View attachment 21689


.....they have to call the National Guard to pull your ass out. This started when one genius decided to take his truck with 20" rims and low profile tires out on the beach. Then his buddy tried to pull him out and buried his truck down to the frame too. They sat there for three hours waiting for the deuce and a half. And no, I don't know why my pics always load inverted.


----------



## John Smith_inFL (Nov 22, 2009)

you could run them through your art program
and edit it a bit . . . . or - - - walk up close to
the action to get better photos

personally - I am too Old School to have a stupid smart phone
so I use the Point-n-Shoot camera and the Paint program.


----------



## phillyguy (Aug 9, 2010)

Appreciate the editing tips.

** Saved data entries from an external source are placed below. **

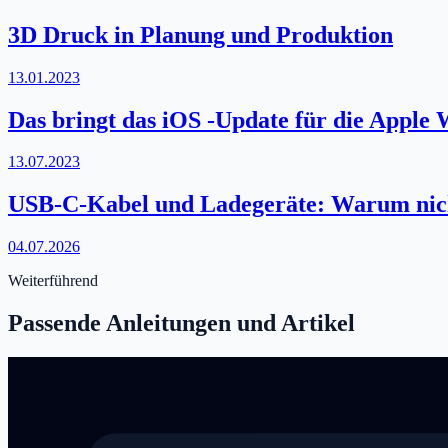
3D Druck in Planung und Produktion
13.01.2023
Das bringt das iOS -Update für die Apple
13.07.2023
USB-C-Kabel und Ladegeräte: Warum nicht 
04.07.2026
Weiterführend
Passende Anleitungen und Artikel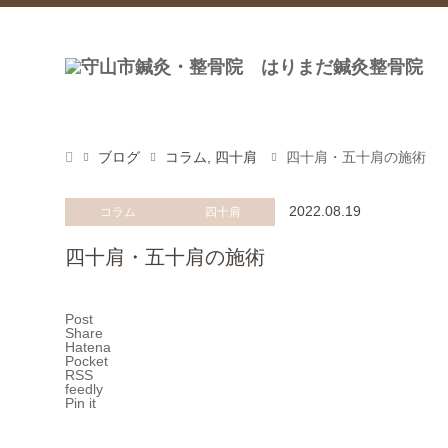
ブログ
コラム
,
四十肩
四十肩・五十肩の施術
2022.08.19
コラム
四十肩
四十肩・五十肩の施術
Post
Share
Hatena
Pocket
RSS
feedly
Pin it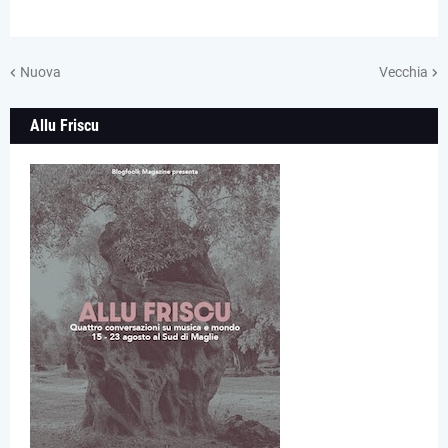
Nuova
Vecchia
Allu Friscu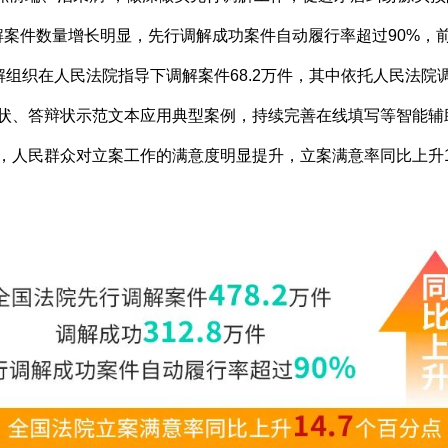
先行调解案件数量增长明显，先行调解成功案件自动履行率超过90%
组织在人民法院指导下调解案件68.2万件，其中依托人民法院调
起诉状、答辩状示范文本应用典型案例，持续完善在线填写等智能
件，人民群众对立案工作的满意度明显提升，立案满意率同比上升1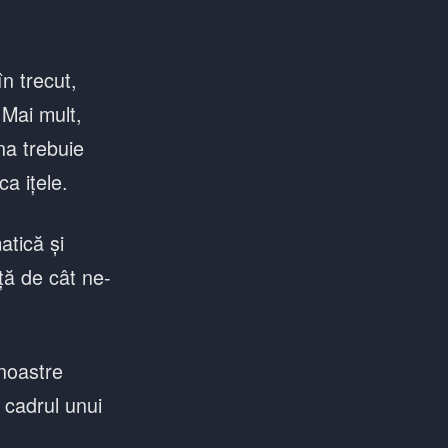
n trecut,
 Mai mult,
na trebuie
ca ițele.
atică și
ță de cât ne-
noastre
 cadrul unui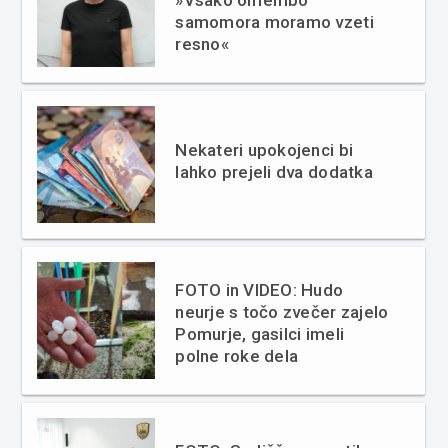
samomora moramo vzeti
resno«
Nekateri upokojenci bi
lahko prejeli dva dodatka
FOTO in VIDEO: Hudo
neurje s točo zvečer zajelo
Pomurje, gasilci imeli
polne roke dela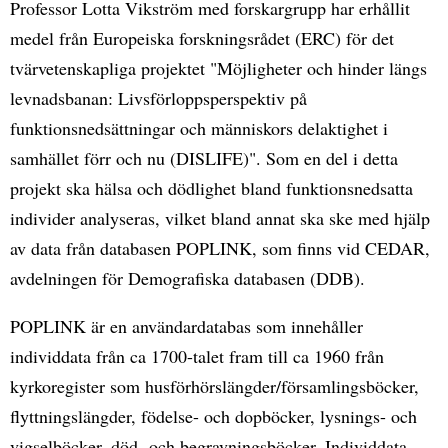
Professor Lotta Vikström med forskargrupp har erhållit
medel från Europeiska forskningsrådet (ERC) för det
tvärvetenskapliga projektet "Möjligheter och hinder längs
levnadsbanan: Livsförloppsperspektiv på
funktionsnedsättningar och människors delaktighet i
samhället förr och nu (DISLIFE)". Som en del i detta
projekt ska hälsa och dödlighet bland funktionsnedsatta
individer analyseras, vilket bland annat ska ske med hjälp
av data från databasen POPLINK, som finns vid CEDAR,
avdelningen för Demografiska databasen (DDB).
POPLINK är en användardatabas som innehåller
individdata från ca 1700-talet fram till ca 1960 från
kyrkoregister som husförhörslängder/församlingsböcker,
flyttningslängder, födelse- och dopböcker, lysnings- och
vigselböcker, död- och begravningsböcker. Individdata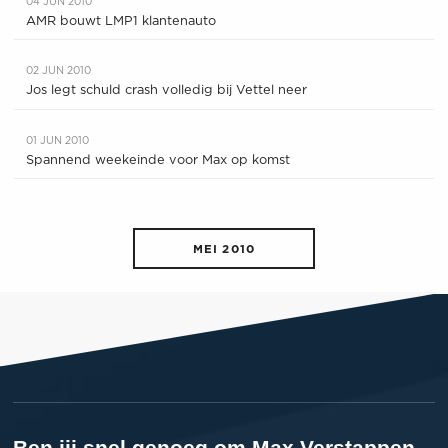
04 JUN 2010
AMR bouwt LMP1 klantenauto
02 JUN 2010
Jos legt schuld crash volledig bij Vettel neer
01 JUN 2010
Spannend weekeinde voor Max op komst
MEI 2010
Ben jij snel genoeg om Max Verstappen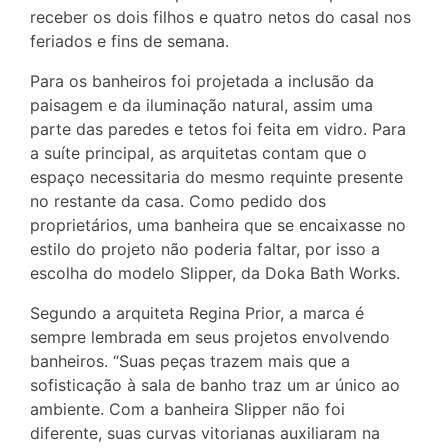
receber os dois filhos e quatro netos do casal nos
feriados e fins de semana.
Para os banheiros foi projetada a inclusão da
paisagem e da iluminação natural, assim uma
parte das paredes e tetos foi feita em vidro. Para
a suíte principal, as arquitetas contam que o
espaço necessitaria do mesmo requinte presente
no restante da casa. Como pedido dos
proprietários, uma banheira que se encaixasse no
estilo do projeto não poderia faltar, por isso a
escolha do modelo Slipper, da Doka Bath Works.
Segundo a arquiteta Regina Prior, a marca é
sempre lembrada em seus projetos envolvendo
banheiros. “Suas peças trazem mais que a
sofisticação à sala de banho traz um ar único ao
ambiente. Com a banheira Slipper não foi
diferente, suas curvas vitorianas auxiliaram na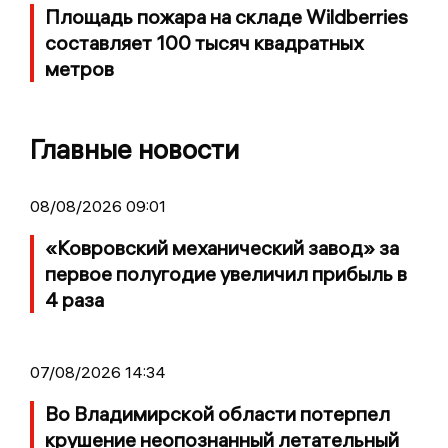
Площадь пожара на складе Wildberries
составляет 100 тысяч квадратных
метров
Главные новости
08/08/2026 09:01
«Ковровский механический завод» за
первое полугодие увеличил прибыль в
4 раза
07/08/2026 14:34
Во Владимирской области потерпел
крушение неопознанный летательный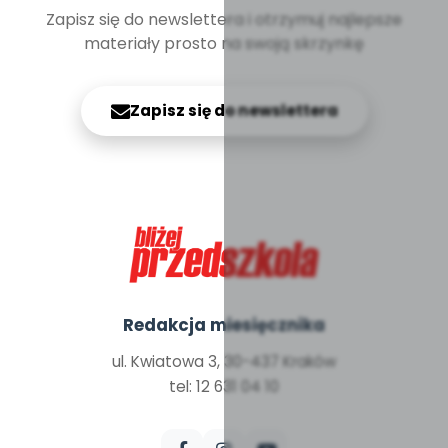
Zapisz się do newslettera i otrzymuj najlepsze
materiały prosto na swoją skrzynkę
Zapisz się do newslettera
Redakcja miesięcznika
ul. Kwiatowa 3, 30-437 Kraków
tel: 12 631 04 10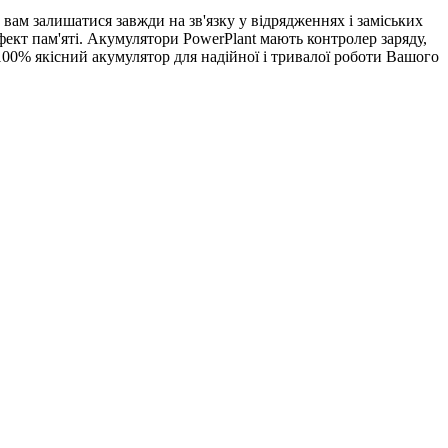
ам залишатися завжди на зв'язку у відрядженнях і заміських
фект пам'яті. Акумулятори PowerPlant мають контролер заряду,
100% якісний акумулятор для надійної і тривалої роботи Вашого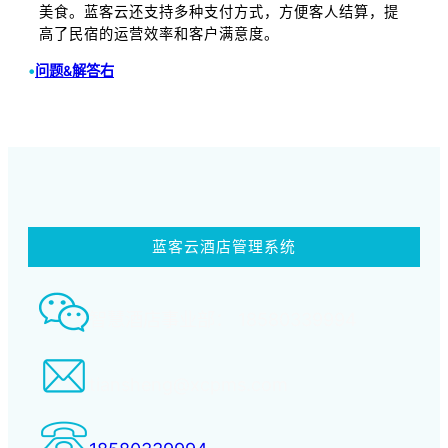
美食。蓝客云还支持多种支付方式，方便客人结算，提
高了民宿的运营效率和客户满意度。
•
问题&解答右
蓝客云酒店管理系统
智慧酒店事业部： 18580339994
tiansheng@xcpms.com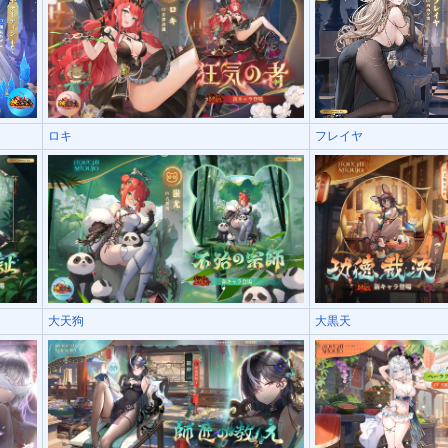
ロキ
フレイヤ
大天狗
大黒天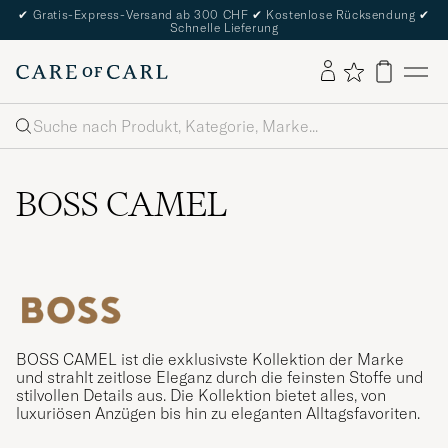
✔
Gratis-Express-Versand ab 300 CHF
✔
Kostenlose Rücksendung
✔
Schnelle Lieferung
Suche
BOSS CAMEL
BOSS CAMEL ist die exklusivste Kollektion der Marke
und strahlt zeitlose Eleganz durch die feinsten Stoffe und
stilvollen Details aus. Die Kollektion bietet alles, von
luxuriösen Anzügen bis hin zu eleganten Alltagsfavoriten.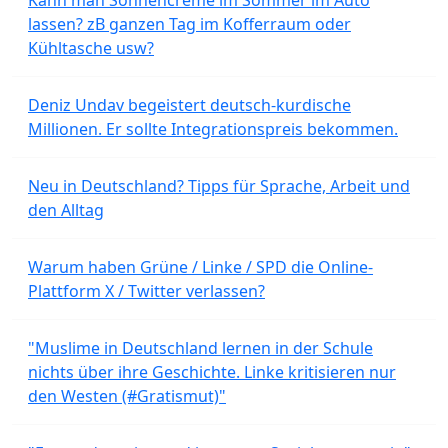
lassen? zB ganzen Tag im Kofferraum oder
Kühltasche usw?
Deniz Undav begeistert deutsch-kurdische
Millionen. Er sollte Integrationspreis bekommen.
Neu in Deutschland? Tipps für Sprache, Arbeit und
den Alltag
Warum haben Grüne / Linke / SPD die Online-
Plattform X / Twitter verlassen?
"Muslime in Deutschland lernen in der Schule
nichts über ihre Geschichte. Linke kritisieren nur
den Westen (#Gratismut)"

As for the quality of my photography, the last thing I wanted to do was get involved in that train wreck.  It was bad enough the fish were nowhere to be seen, those clowns were on their own.


----------



## letmefish (May 23, 2015)

You could try taking pictures with the camera held right side up. Just a thought.  Hehehe...... I'm just messing with ya.


Man he was really stuck good. Hope he learned from his mistake, but I won't hold my breath.

You were right not to get to close. That kind of stupid will cling to you like the Blob, and over take your mind and body. I'm not sure there is a cure either.


----------